Please output exactly the lines from the one containing "accurate and timely order deliveries." through the last line of the records, both included.

--- START ---

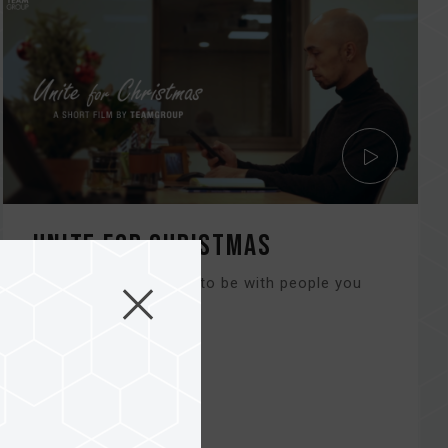
Unite for Christmas
Christmas is the time to be with people you
love and care about...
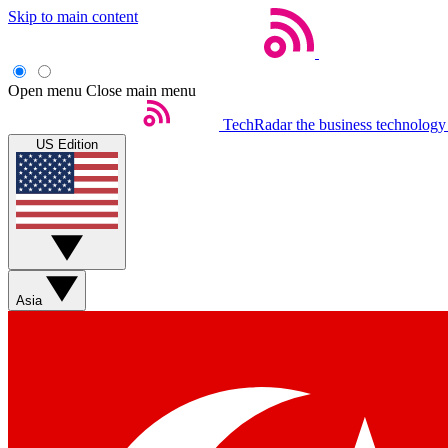
Skip to main content
Open menu
Close main menu
TechRadar
the business technology
US Edition
Asia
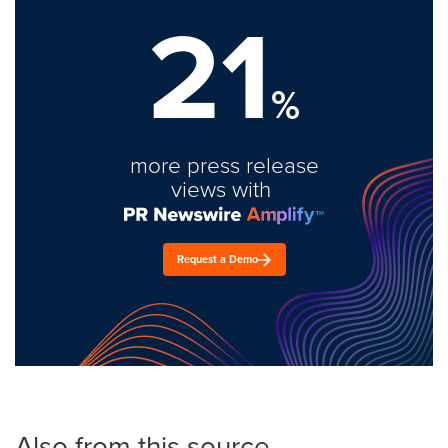
21
%
more press release
views with
Request a Demo
Also from this source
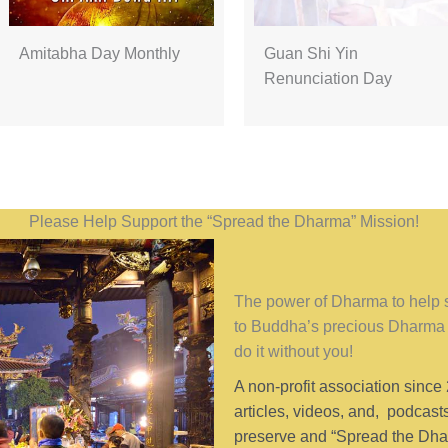
Amitabha Day Monthly
Guan Shi Yin
Renunciation Day
Please Help Support the “Spread the Dharma” Mission!
The power of Dharma to help se
to Buddha’s precious Dharma 
do it without you!
A non-profit association since
articles, videos, and, podcast
preserve and “Spread the Dhar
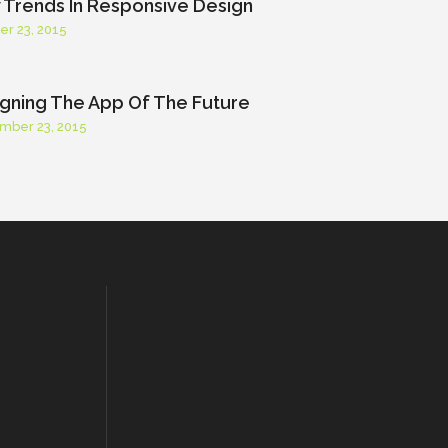
Trends In Responsive Design
er 23, 2015
gning The App Of The Future
mber 23, 2015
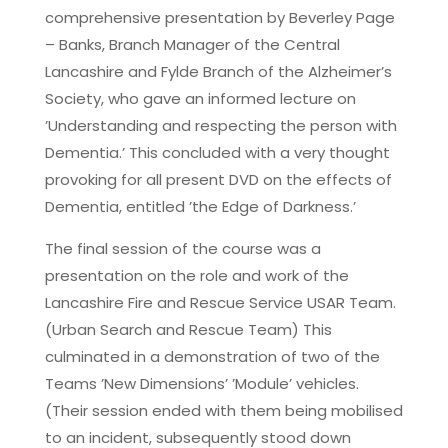
comprehensive presentation by Beverley Page
– Banks, Branch Manager of the Central
Lancashire and Fylde Branch of the Alzheimer’s
Society, who gave an informed lecture on
’Understanding and respecting the person with
Dementia.’ This concluded with a very thought
provoking for all present DVD on the effects of
Dementia, entitled ’the Edge of Darkness.’
The final session of the course was a
presentation on the role and work of the
Lancashire Fire and Rescue Service USAR Team.
(Urban Search and Rescue Team) This
culminated in a demonstration of two of the
Teams ’New Dimensions’ ’Module’ vehicles.
(Their session ended with them being mobilised
to an incident, subsequently stood down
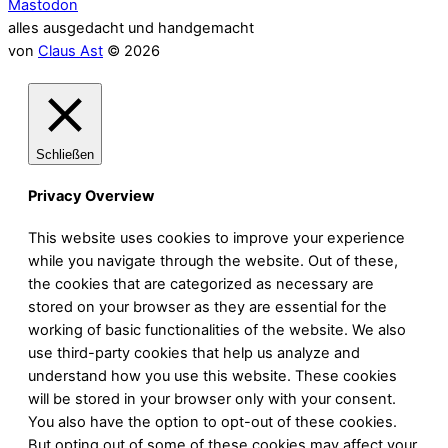
Mastodon
alles ausgedacht und handgemacht
von
Claus Ast
© 2026
Schließen
Privacy Overview
This website uses cookies to improve your experience
while you navigate through the website. Out of these,
the cookies that are categorized as necessary are
stored on your browser as they are essential for the
working of basic functionalities of the website. We also
use third-party cookies that help us analyze and
understand how you use this website. These cookies
will be stored in your browser only with your consent.
You also have the option to opt-out of these cookies.
But opting out of some of these cookies may affect your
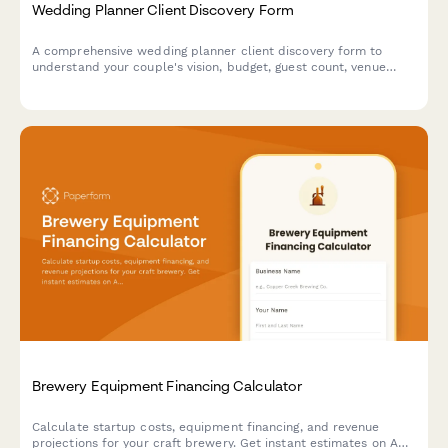
Wedding Planner Client Discovery Form
A comprehensive wedding planner client discovery form to
understand your couple's vision, budget, guest count, venue
preferences, cultural traditions, vendor priorities, and timeline
for their special day.
Brewery Equipment Financing Calculator
Calculate startup costs, equipment financing, and revenue
projections for your craft brewery. Get instant estimates on ABC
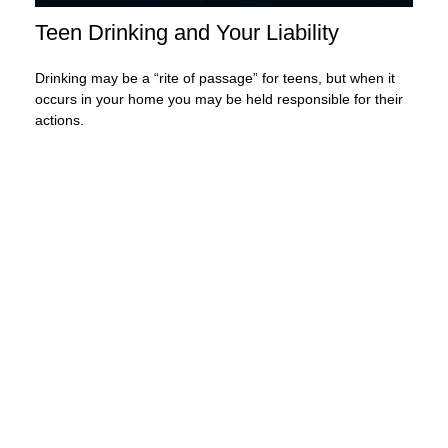
Teen Drinking and Your Liability
Drinking may be a “rite of passage” for teens, but when it
occurs in your home you may be held responsible for their
actions.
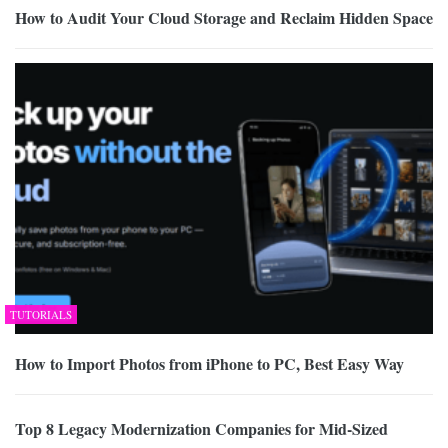
How to Audit Your Cloud Storage and Reclaim Hidden Space
TUTORIALS
How to Import Photos from iPhone to PC, Best Easy Way
Top 8 Legacy Modernization Companies for Mid-Sized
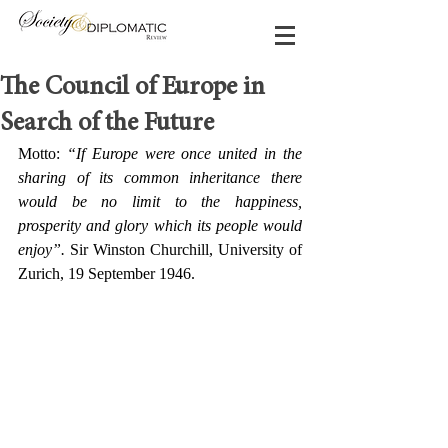
The Council of Europe in
Search of the Future
Motto: 
“If Europe were once united in the 
sharing of its common inheritance there 
would be no limit to the happiness, 
prosperity and glory which its people would 
enjoy”.
 Sir Winston Churchill, University of 
Zurich, 19 September 1946.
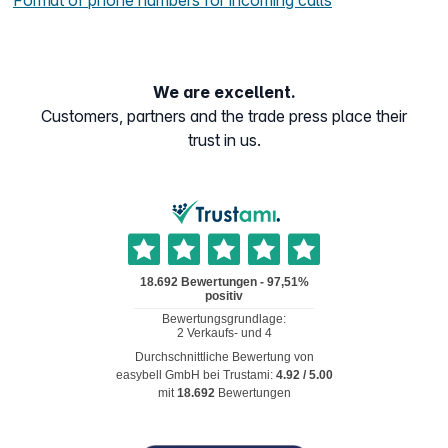
Format of phone numbers for incoming calls
We are excellent.
Customers, partners and the trade press place their
trust in us.
Durchschnittliche Bewertung von
easybell GmbH
bei Trustami:
4.92
/
5.00
mit
18.692
Bewertungen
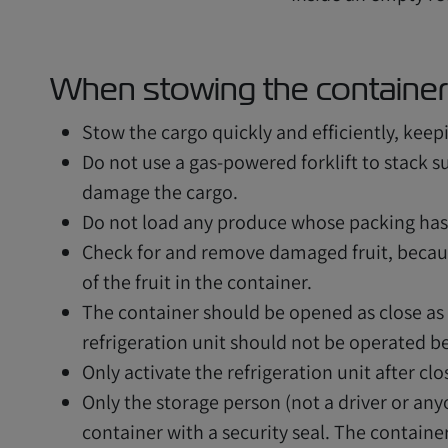
When stowing the container
Stow the cargo quickly and efficiently, keep
Do not use a gas-powered forklift to stack s
damage the cargo.
Do not load any produce whose packing ha
Check for and remove damaged fruit, because
of the fruit in the container.
The container should be opened as close as
refrigeration unit should not be operated b
Only activate the refrigeration unit after clo
Only the storage person (not a driver or anyo
container with a security seal. The containe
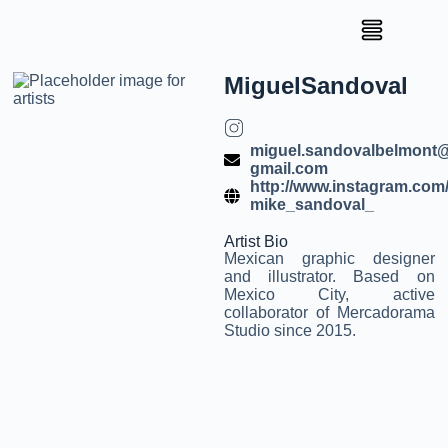
Miguel
Sandoval
miguel.sandovalbelmont
gmail.com
http://www.instagram.com
mike_sandoval_
Artist Bio
Mexican graphic designer
and illustrator. Based on
Mexico City, active
collaborator of Mercadorama
Studio since 2015.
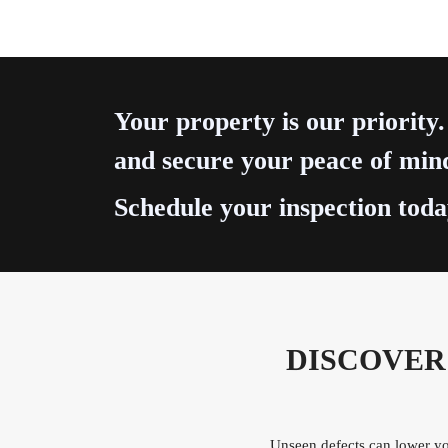
Your property is our priority.
and secure your peace of min
Schedule your inspection toda
DISCOVER
Unseen defects can lower you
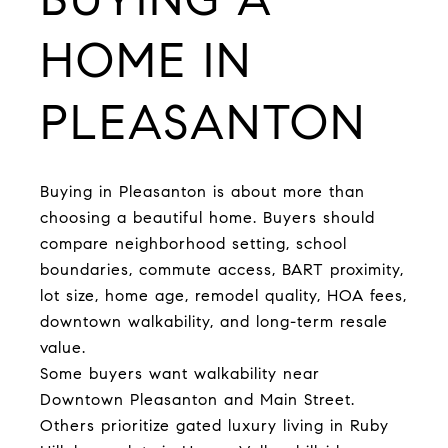
HOME IN
PLEASANTON
Buying in Pleasanton is about more than
choosing a beautiful home. Buyers should
compare neighborhood setting, school
boundaries, commute access, BART proximity,
lot size, home age, remodel quality, HOA fees,
downtown walkability, and long-term resale
value.
Some buyers want walkability near
Downtown Pleasanton and Main Street.
Others prioritize gated luxury living in Ruby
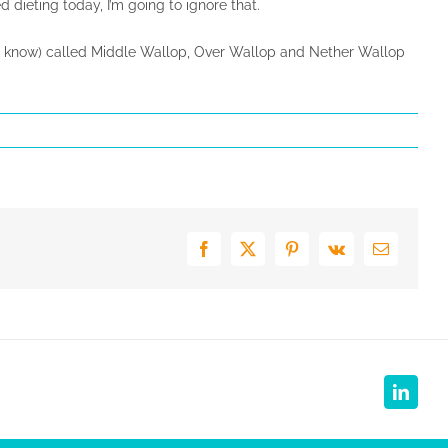
d dieting today, I’m going to ignore that.
ou know) called Middle Wallop, Over Wallop and Nether Wallop
Facebook
X
Pinterest
Vk
E-
mail
Linked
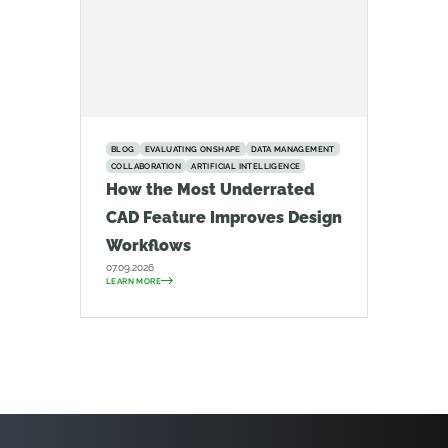
BLOG
EVALUATING ONSHAPE
DATA MANAGEMENT
COLLABORATION
ARTIFICIAL INTELLIGENCE
How the Most Underrated
CAD Feature Improves Design
Workflows
07.09.2026
LEARN MORE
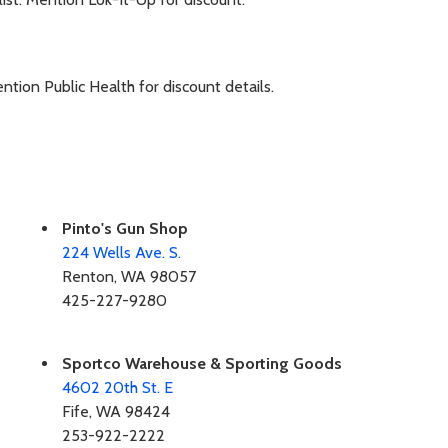
tion Public Health for discount details.
Pinto's Gun Shop
224 Wells Ave. S.
Renton, WA 98057
425-227-9280
Sportco Warehouse & Sporting Goods
4602 20th St. E
Fife, WA 98424
253-922-2222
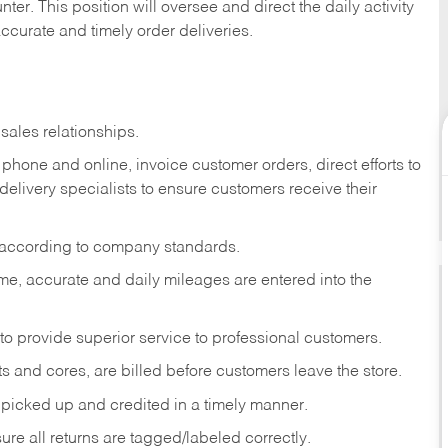
ter. This position will oversee and direct the daily activity
accurate and timely order deliveries.
sales relationships.
phone and online, invoice customer orders, direct efforts to
 delivery specialists to ensure customers receive their
 according to company standards.
ime, accurate and daily mileages are entered into the
to provide superior service to professional customers.
s and cores, are billed before customers leave the store.
picked up and credited in a timely manner.
re all returns are tagged/labeled correctly.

--- END ---

Solution to the exercise
accurate and timely order deliveries.
sales relationships.
phone and online, invoice customer orders, direct efforts to
 delivery specialists to ensure customers receive their
 according to company standards.
ime, accurate and daily mileages are entered into the
to provide superior service to professional customers.
s and cores, are billed before customers leave the store.
picked up and credited in a timely manner.
re all returns are tagged/labeled correctly.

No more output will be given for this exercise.